Por José Romero Araújo Cardoso
Ao Prof. Dr.
José Lacerda Alves Felipe, maior geógrafo do Estado do Rio Grande do Norte
Antônio Francisco Teixeira de Melo, sertanejo autêntico, licenciado em História
pelo Campus Central da Universidade do Estado do Rio Grande do Norte (UERN),
doutor honoris causa pela mesma Instituição de Ensino Superior, mossoroense que
vem conquistando o planeta com seus cordéis bem escritos, inteligentemente
pensados e articulados, descobriu tardiamente dom apurado para a composição da
autêntica literatura popular nordestina.
Antônio Francisco Teixeira de Melo
Sua produção cordelista vem açambarcando do imaginário ficcional ao cotidiano,
passando pela defesa intransigente da natureza aos detalhes que marcaram e
marcam aglomerados humanos em forma de bairro, entre outras inúmeras
inspirações importantes.
Exemplo da influência exercida por sua infância em sua produção literária,
destaca-se importante cordel que integra a Coleção Queima-Bucha por título Um
Bairro chamado Lagoa do Mato, cuja apresentação ficou a cargo de Jane Melo,
irmã do renomado poeta popular mossoroense.
A primeira estrofe destaca que o cordelista nasceu em uma casa de frente para a
linha do trem da Estrada de Ferro Mossoró-Sousa, tendo crescido vendo a garça,
a marreca e o pato.

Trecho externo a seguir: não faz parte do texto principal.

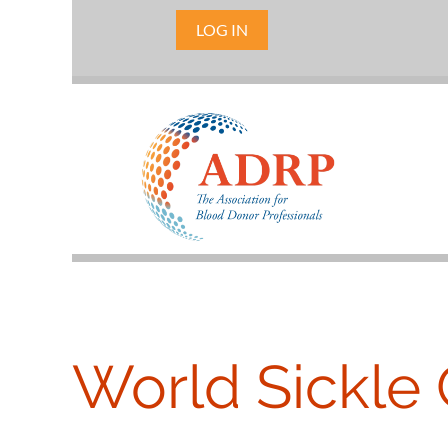
LOG IN
World Sickle 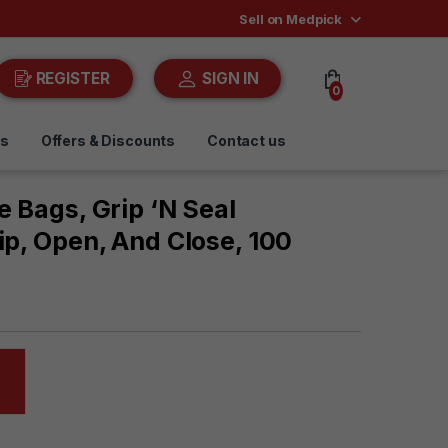
Sell on Medpick
REGISTER
SIGN IN
0
ds
Offers & Discounts
Contact us
e Bags, Grip ‘n Seal
ip, Open, And Close, 100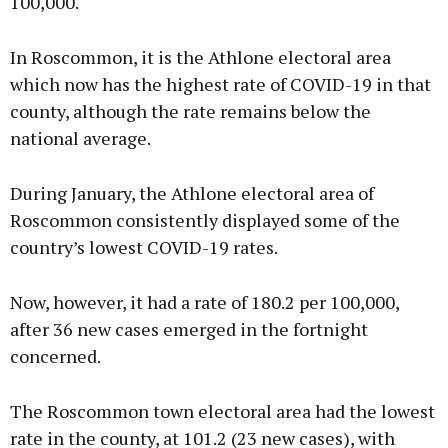
100,000.
In Roscommon, it is the Athlone electoral area
which now has the highest rate of COVID-19 in that
county, although the rate remains below the
national average.
During January, the Athlone electoral area of
Roscommon consistently displayed some of the
country’s lowest COVID-19 rates.
Now, however, it had a rate of 180.2 per 100,000,
after 36 new cases emerged in the fortnight
concerned.
The Roscommon town electoral area had the lowest
rate in the county, at 101.2 (23 new cases), with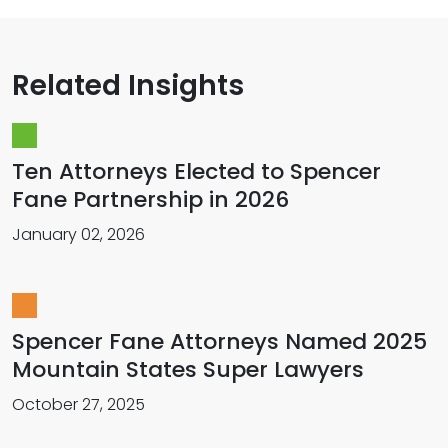
Related Insights
Ten Attorneys Elected to Spencer
Fane Partnership in 2026
January 02, 2026
Spencer Fane Attorneys Named 2025
Mountain States Super Lawyers
October 27, 2025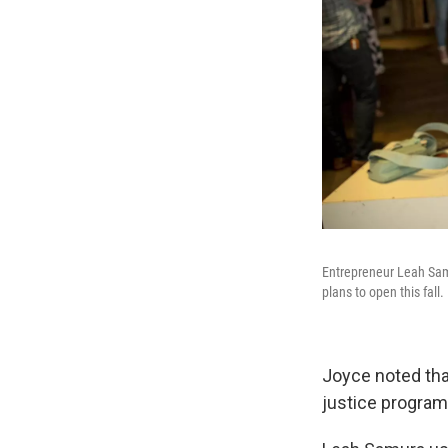
Entrepreneur Leah Sam
plans to open this fall.
Joyce noted that
justice program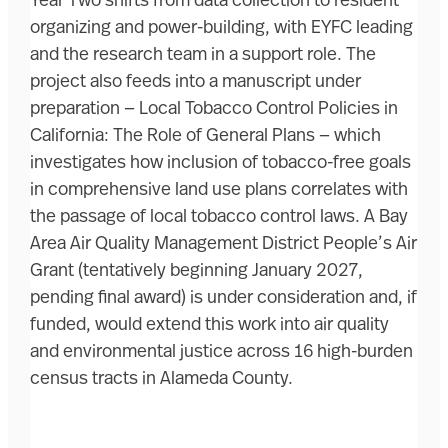
Year Two shifts from data collection to resident
organizing and power-building, with EYFC leading
and the research team in a support role. The
project also feeds into a manuscript under
preparation — Local Tobacco Control Policies in
California: The Role of General Plans — which
investigates how inclusion of tobacco-free goals
in comprehensive land use plans correlates with
the passage of local tobacco control laws. A Bay
Area Air Quality Management District People’s Air
Grant (tentatively beginning January 2027,
pending final award) is under consideration and, if
funded, would extend this work into air quality
and environmental justice across 16 high-burden
census tracts in Alameda County.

À tarde o veto nordeste soprava forte, quando o trem
apitava, a máquina gemia, soltando faísca de fogo no ar.
O bucolismo pretérito do antigo bairro Lagoa do Mato é destacado em cada
estrofe, pois o canto do galo, a reposta do peru, o grito do pássaro carão
quebrando aruá, o pio da cobra caçando preá, o canto em dueto do sapo com a
jia, o balé do aguapé, eram completados com as histórias do avô sobre cabra
valente.
Em suma, verdadeira representação de comunidades marcadas pela simplicidade,
paz e harmonia, distante da agitação que caracterizam centros urbanos
sofisticados e marcados pela presença de circuitos superiores que fomentam
dinâmicas econômicas que desfiguram manifestações humanas aprazíveis e
naturais.
A poética contida na forma como a lua entrava na casa do cordelista suscita
forçar a memória a fim de buscar lembranças pretéritas acerca de um sertão puro
e simples em sua geografia humana, pois coisas corriqueiras que não fazem parte
de forma proeminente do cotidiano são enfatizadas, a exemplo do ato de comer
melancia com amigos de infância e depois se banhar em uma lagoa ainda não
poluída.
O rio Apodi-Mossoró, ainda livre de dejetos nocivos à saúde humana, corria sem
pressa, bem perto do bairro Lagoa do Mato. O cordelista e seus amigos, então,
aproveitavam para fazer coisas que hoje não integram indelevelmente a vida de
crianças mossoroenses, como pescar despreocupadamente traíras e piabas para o
almoço. Bastante evitado nos dias de hoje, devido a poluição, poucos se atrevem
a consumir peixes que ainda existem no rio que outrora serviu até para a
realização de regatas.
A poluição grassa célere, afetando significativamente a qualidade de vida das
pessoas que habitam as margens do rio Apodi-Mossoró, incidindo impactos
ambientais extraordinários que destoam as características naturais originais do
curso dágua genuinamente potiguar.
Na visão do cordelista Antônio Francisco, hoje tudo é diferente no bairro Lagoa
do Mato, pois a lagoa não existe mais, foi assoreada em razão dos interesses do
capital e dos descasos da humanidade para com o importante ecossistema. O vento
que antes amenizava o calor, conforme o poeta popular, está mais quente, fato
corroborado por muitas pesquisas cientificas que apontam o desmatamento como
uma das causas do aquecimento do vento nordeste.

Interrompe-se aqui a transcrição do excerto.